Spencer is a white supremacist who has become more openly anti-Semitic in recent years.

Spencer has been influenced by a number of other white supremacists, including the late Sam Francis, retired professor Kevin MacDonald, who wrote a series of anti-Semitic books, and Jared Taylor of American Renaissance. Spencer wants to establish a white ethno-state in the U.S. and believes that whites should live separately from non-whites and Jews. While Spencer generally shies away from blatant displays of anti-Semitism, he began expressing anti-Semitic views more openly in the last two years. In 2014, he wrote an essay in which he said that Jews have an identity apart from Europeans.

Two years later, he said at a press conference that he did not consider Jews to be European (i.e. white). He has also promoted MacDonald’s books. The National Policy Institute, the white supremacist organization Spencer heads, featured MacDonald as a speaker at its annual conferences in 2015 and 2016. Spencer also invited TV personality and anti-Semite Tila Tequila to the NPI conference in November 2016. At that conference, a number of people in the audience made Nazi salutes after Spencer “hailed” the victory of Donald Trump in the presidential election. Spencer refused to condemn the salutes.


Spencer has been involved in a number of publications and organizations, and got his start in the conservative movement.

Spencer became the president of NPI in 2011. In addition to heading NPI, Spencer runs two associated ventures—Radix Journal, a publication featuring essays on white nationalism and other issues, and Washington Summit Publishers, which publishes the works of racists. Most recently, Spencer founded Altright.com, an online sounding board for the movement. The site was created with the help of Swedish white supremacists and is part of a venture called the AltRight Corporation. Spencer and his Swedish partners, Arktos Media, a far-right publishing company, and Red Ice Radio, a video and podcast platform featuring racists from around the world, want to bring the message of white nationalism to mainstream audiences.

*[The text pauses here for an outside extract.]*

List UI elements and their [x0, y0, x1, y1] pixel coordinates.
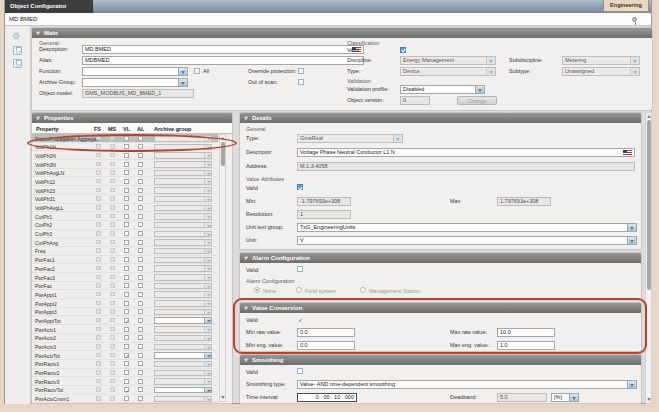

Previously, in 2010, Spencer created another online journal, Alternative Right, where he began to promote white nationalism. He left Alternative Right in 2012 and handed over the reins to others. Before that, Spencer was an editor at Taki’s Magazine and worked at The American Conservative as an assistant editor.

Spencer hopes to attract young, educated whites to the white supremacist movement.

Spencer organizes a number of annual events, including the NPI conference, which he encourages college students to attend. The 2016 conference was attended by 200 to 300 people, many of them young. This was a marked increase over the previous year’s conference, which attracted 120 to 175 people. Spencer has embraced the young Internet activists who are part of the alt right and have created memes, symbols and language that often deride and harass others.

In 2016, Spencer launched a college tour to bring his white nationalist message to campuses nationwide. In December 2016, he spoke at Texas A&M University and at Auburn University in April 2017. He has also attempted to schedule appearances at public universities across the country, including in Florida, Pennsylvania, Ohio, Louisiana, North Carolina and Michigan. (Note: He spoke at the University of Florida on Thursday, Oct. 19)

Spencer was jailed in Hungary and is banned from visiting Great Britain.

In 2014, Spencer attempted to hold the annual NPI conference in Budapest, Hungary. The theme was “The Future of Europe.” The Hungarian authorities banned the conference and Spencer was arrested when he tried to hold the conference despite the ban. Some of his supporters, including Jared Taylor, managed to hold a watered-down event in Budapest without Spencer. Spencer was then banned for three years from the visa-free Schengen area of European countries, which includes most of the European Union. In 2016, the Home Office of the British government banned Spencer from visiting Great Britain due to his white supremacist views.